WHAT YOU SHOULD DO: Scan the records for the word "forhold". Report each line where it occurs.

DATA FOR THIS EXERCISE:

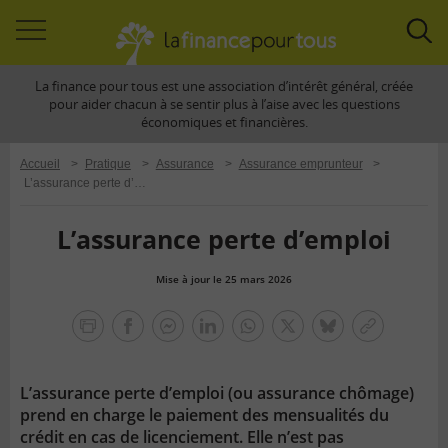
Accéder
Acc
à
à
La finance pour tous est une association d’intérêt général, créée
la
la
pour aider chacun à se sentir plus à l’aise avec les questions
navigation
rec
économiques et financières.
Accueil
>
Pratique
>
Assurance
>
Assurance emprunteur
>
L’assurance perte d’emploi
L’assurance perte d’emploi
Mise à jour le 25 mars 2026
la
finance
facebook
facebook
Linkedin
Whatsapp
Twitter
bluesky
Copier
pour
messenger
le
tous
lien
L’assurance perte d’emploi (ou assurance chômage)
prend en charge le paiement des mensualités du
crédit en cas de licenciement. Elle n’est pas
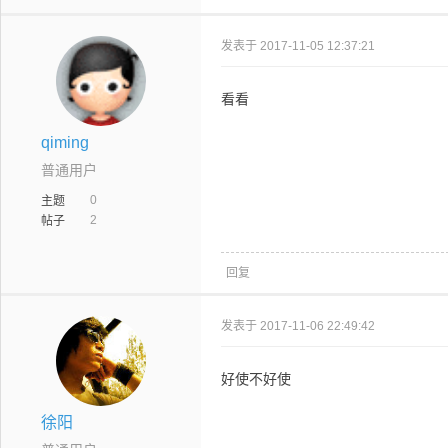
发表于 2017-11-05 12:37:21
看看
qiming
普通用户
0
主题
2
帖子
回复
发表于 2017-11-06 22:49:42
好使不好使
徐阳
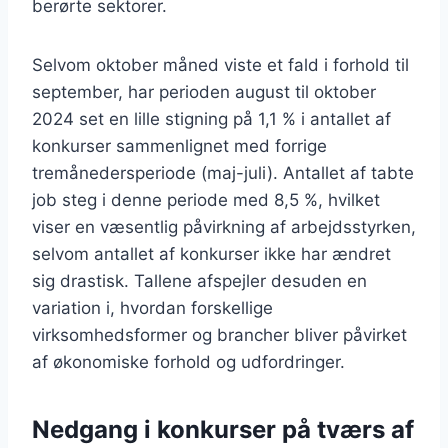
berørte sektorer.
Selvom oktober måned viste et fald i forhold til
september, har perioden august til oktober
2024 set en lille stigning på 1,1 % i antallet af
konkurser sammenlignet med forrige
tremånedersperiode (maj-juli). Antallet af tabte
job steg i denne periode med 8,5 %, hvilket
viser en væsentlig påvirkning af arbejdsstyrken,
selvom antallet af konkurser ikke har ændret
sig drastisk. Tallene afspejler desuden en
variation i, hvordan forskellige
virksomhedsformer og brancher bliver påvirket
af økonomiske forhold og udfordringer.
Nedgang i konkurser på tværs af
---
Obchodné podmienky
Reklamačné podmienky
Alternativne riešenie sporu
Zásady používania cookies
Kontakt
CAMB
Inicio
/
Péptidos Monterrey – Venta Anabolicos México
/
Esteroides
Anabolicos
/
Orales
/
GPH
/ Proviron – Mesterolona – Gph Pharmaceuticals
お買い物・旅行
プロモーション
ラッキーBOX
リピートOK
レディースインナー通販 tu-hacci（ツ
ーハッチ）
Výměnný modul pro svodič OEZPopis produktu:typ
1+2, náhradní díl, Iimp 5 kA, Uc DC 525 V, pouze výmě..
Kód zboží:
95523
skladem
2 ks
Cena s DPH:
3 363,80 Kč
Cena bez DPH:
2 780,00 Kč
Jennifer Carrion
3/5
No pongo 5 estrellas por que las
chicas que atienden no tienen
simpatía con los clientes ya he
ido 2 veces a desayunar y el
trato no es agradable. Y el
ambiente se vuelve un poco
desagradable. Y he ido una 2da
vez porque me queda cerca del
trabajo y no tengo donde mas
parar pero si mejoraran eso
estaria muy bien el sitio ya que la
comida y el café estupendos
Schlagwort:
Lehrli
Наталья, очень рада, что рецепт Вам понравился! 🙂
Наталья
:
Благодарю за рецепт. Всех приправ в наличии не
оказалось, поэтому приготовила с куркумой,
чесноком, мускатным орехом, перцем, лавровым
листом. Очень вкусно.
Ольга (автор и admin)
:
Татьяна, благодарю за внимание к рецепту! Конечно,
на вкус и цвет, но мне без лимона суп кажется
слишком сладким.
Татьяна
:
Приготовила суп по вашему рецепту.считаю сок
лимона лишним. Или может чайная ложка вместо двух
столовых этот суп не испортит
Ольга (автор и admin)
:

FINISHED EXERCISE:
Selvom oktober måned viste et fald i forhold til
af økonomiske forhold og udfordringer.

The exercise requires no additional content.